I don't know if I'm using the most eficient way to do it, maybe put the words in a array just to avoid spliting them all the time?
Thanks
Upvotes: 6
Views: 20089
Reputation: 35716
how about,
// make a pattern to match all words
var pattern = string.Format(
@"\b({0})\b",
string.Join("|", wordsToremove.Split(new[] { ' ' })));
// pattern will be of the form "\b(badword1|badword2|...)\b"
// remove all the bad words from the string in one go.
var cleanString = Regex.Replace(stringToClean, pattern, string.Empty);
// normalise the white space in the string (one space at a time)

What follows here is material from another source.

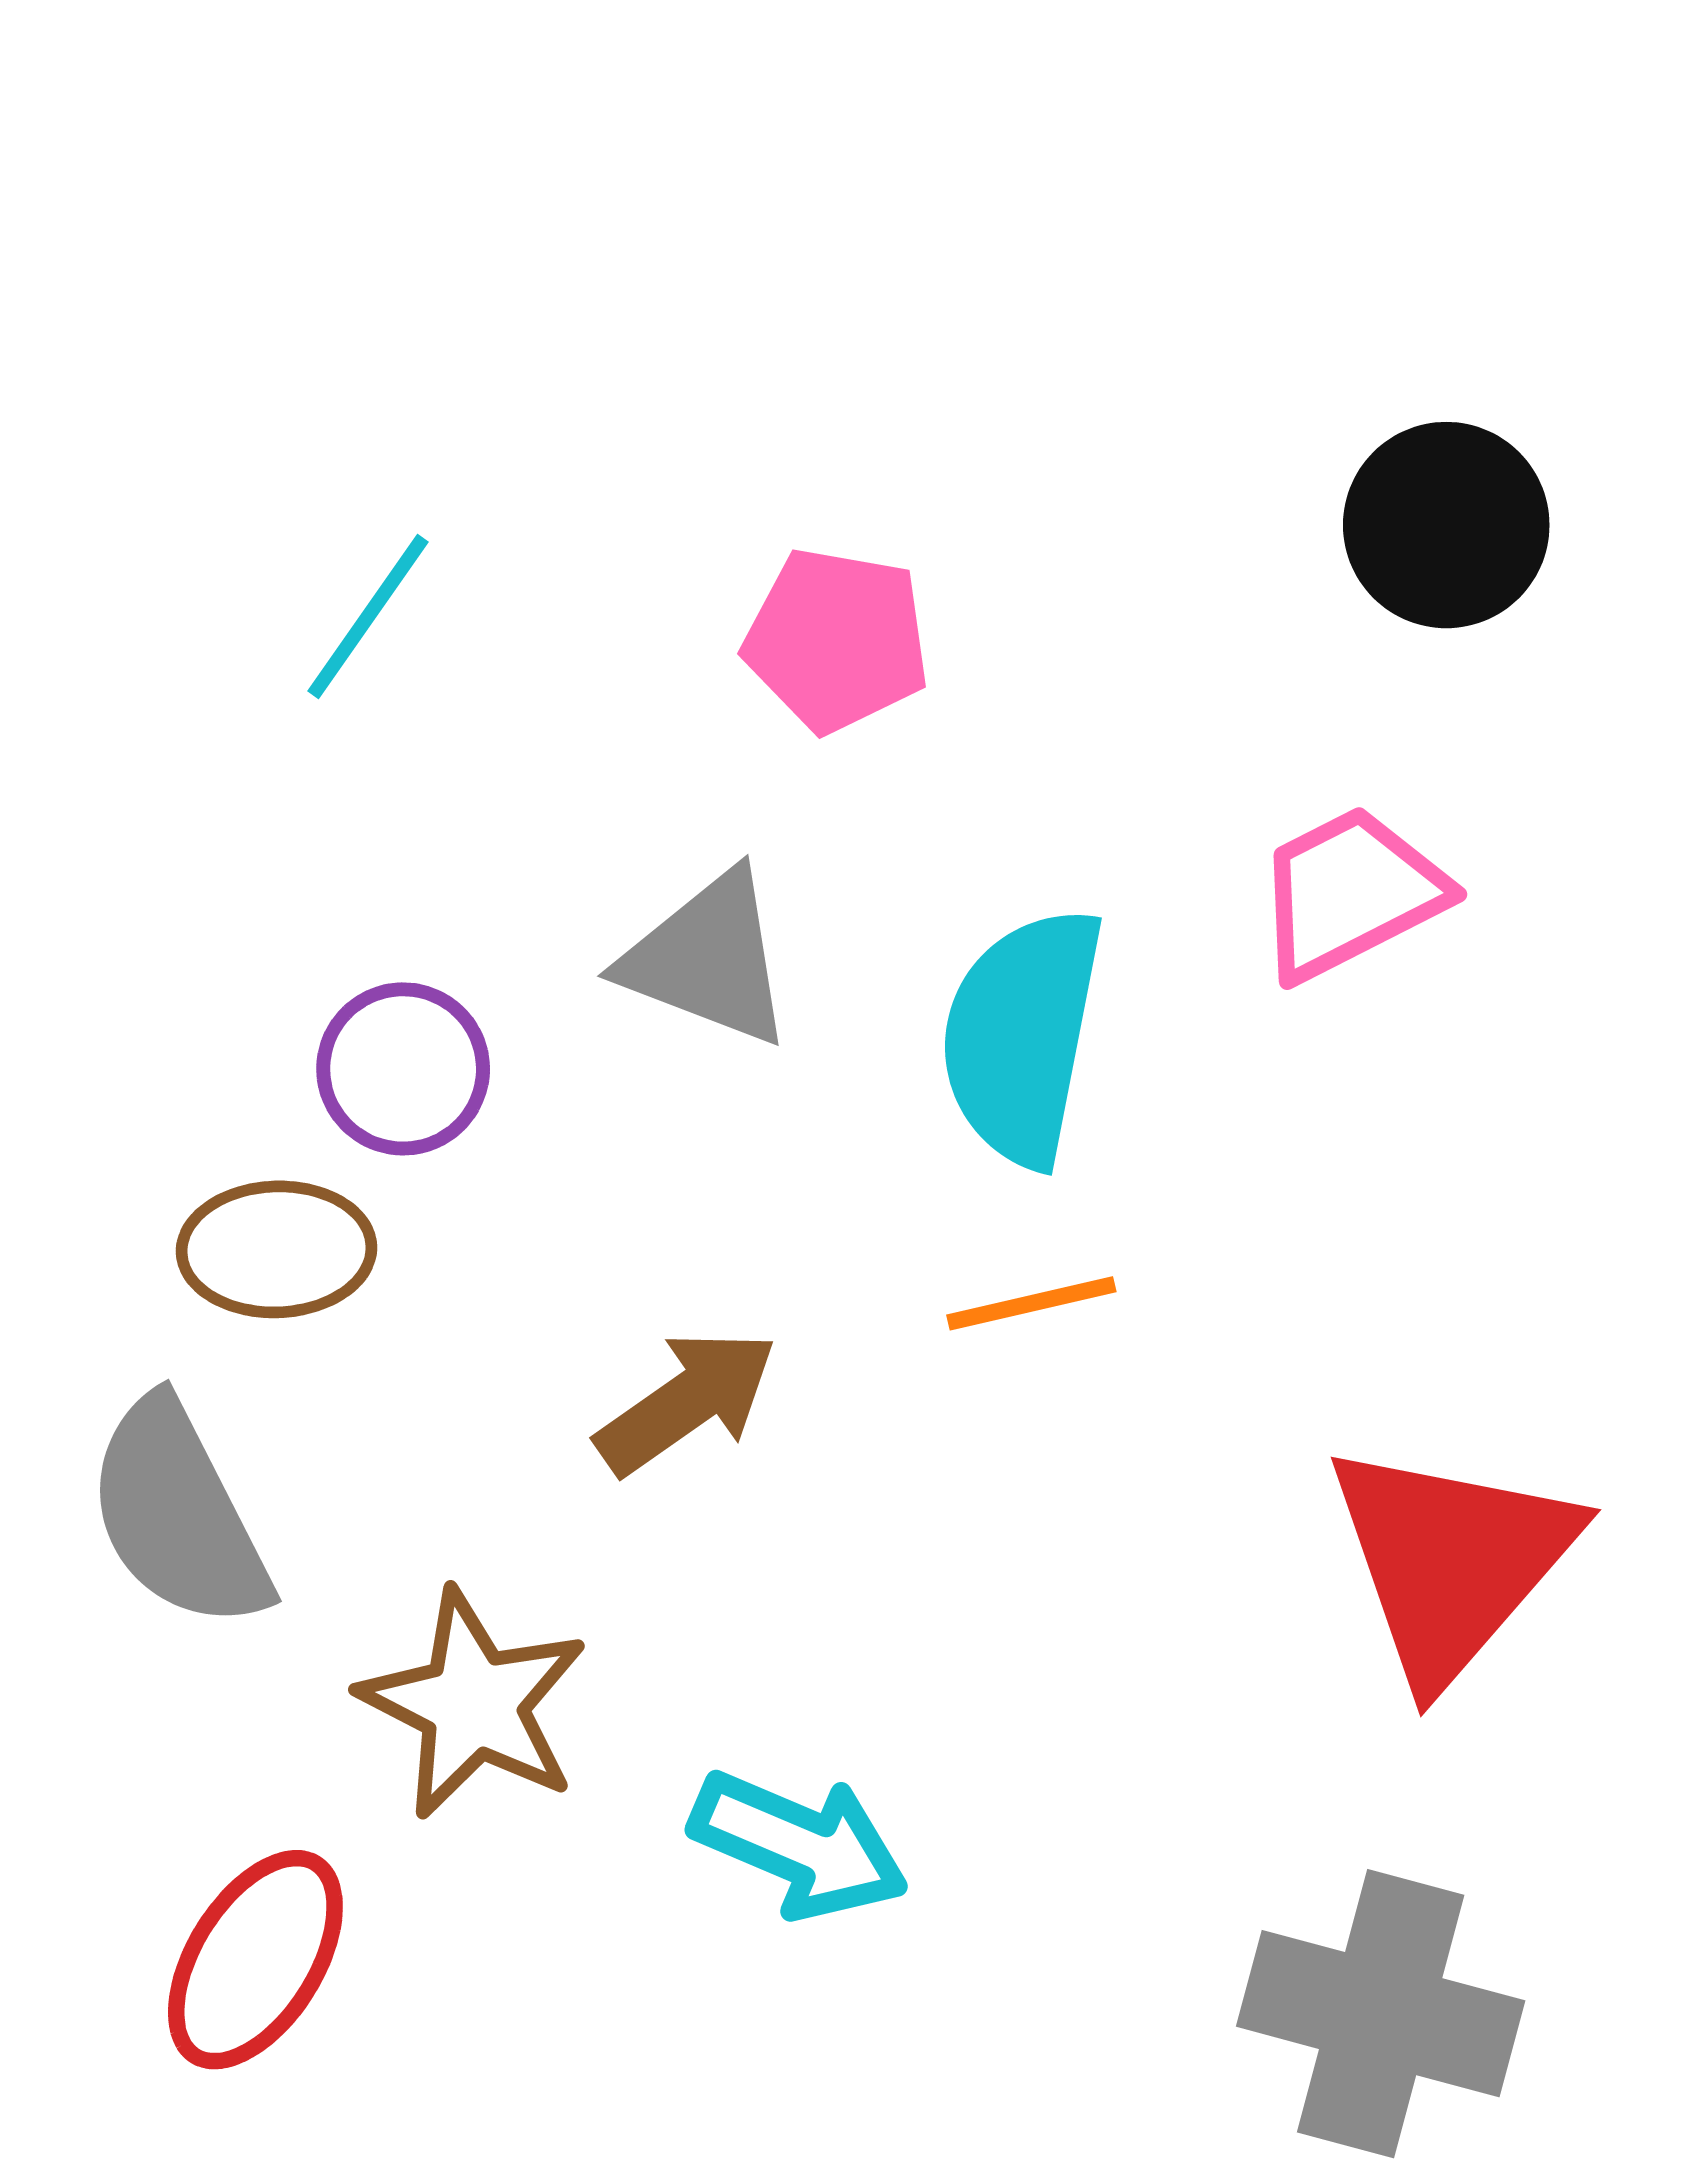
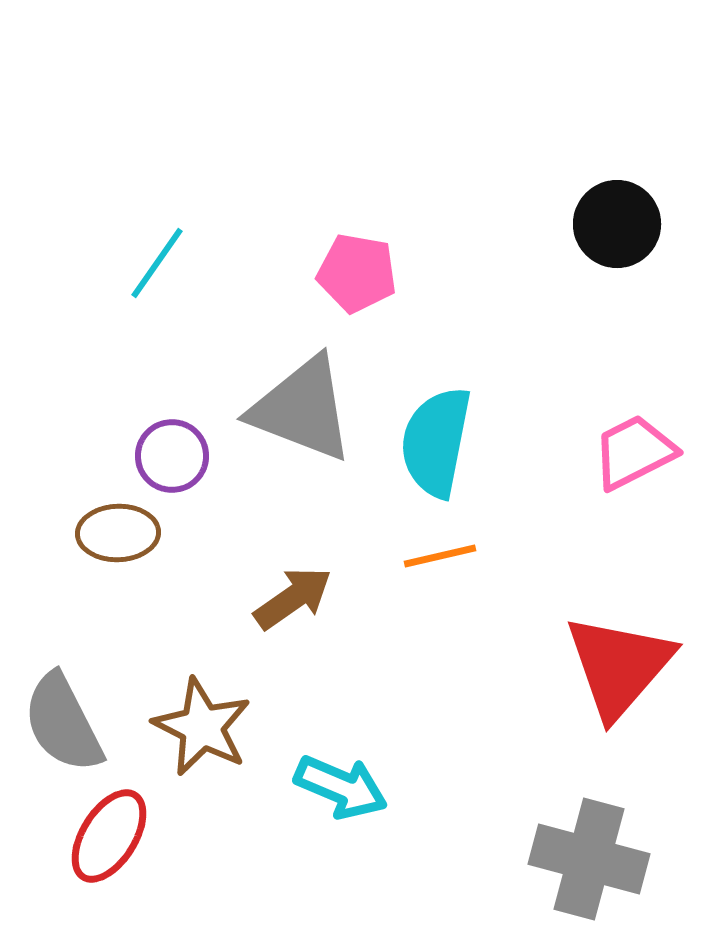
pink trapezoid: (1350, 893) -> (634, 452), moved
gray triangle: (708, 959) -> (302, 409), size x1.4
gray semicircle: (178, 1514) -> (63, 723), moved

var normalisedString = Regex.Replace(cleanString, @"\s+", " ");
The first line makes a pattern that matches any of the words to remove. The second line replaces them all at once which saves needless iteration. The third line normalises the white space in the string.
Upvotes: 0
Reputation: 3558
private static List<string> wordsToRemove =
"DE DA DAS DO DOS AN NAS NO NOS EM E A AS O OS AO AOS P LDA AND".Split(' ').ToList();
public static string StringWordsRemove(string stringToClean)
{
return string.Join(" ", stringToClean.Split(' ').Except(wordsToRemove));
}
Modification to handle punctuations:
public static string StringWordsRemove(string stringToClean)
{
// Define how to tokenize the input string, i.e. space only or punctuations also
return string.Join(" ", stringToClean
.Split(new[] { ' ', ',', '.', '?', '!' }, StringSplitOptions.RemoveEmptyEntries)
.Except(wordsToRemove));
}
Upvotes: 9
Reputation: 840
Or...
stringToClean = Regex.Replace(stringToClean, @"\bDE\b|\bDA\b|\bDAS\b|\bDO\b|\bDOS\b|\bAN\b|\bNAS\b|\bNO\b|\bNOS\b|\bEM\b|\bE\b|\bA\b|\bAS\b|\bO\b|\bOS\b|\bAO\b|\bAOS\b|\bP\b|\bLDA\b|\bAND\b", String.Empty);
stringToClean = Regex.Replace(stringToClean, " ", String.Empty);
Upvotes: 0
Reputation: 4352
Output you get "THIS IS AMAZING WEBSITE LAYOUT".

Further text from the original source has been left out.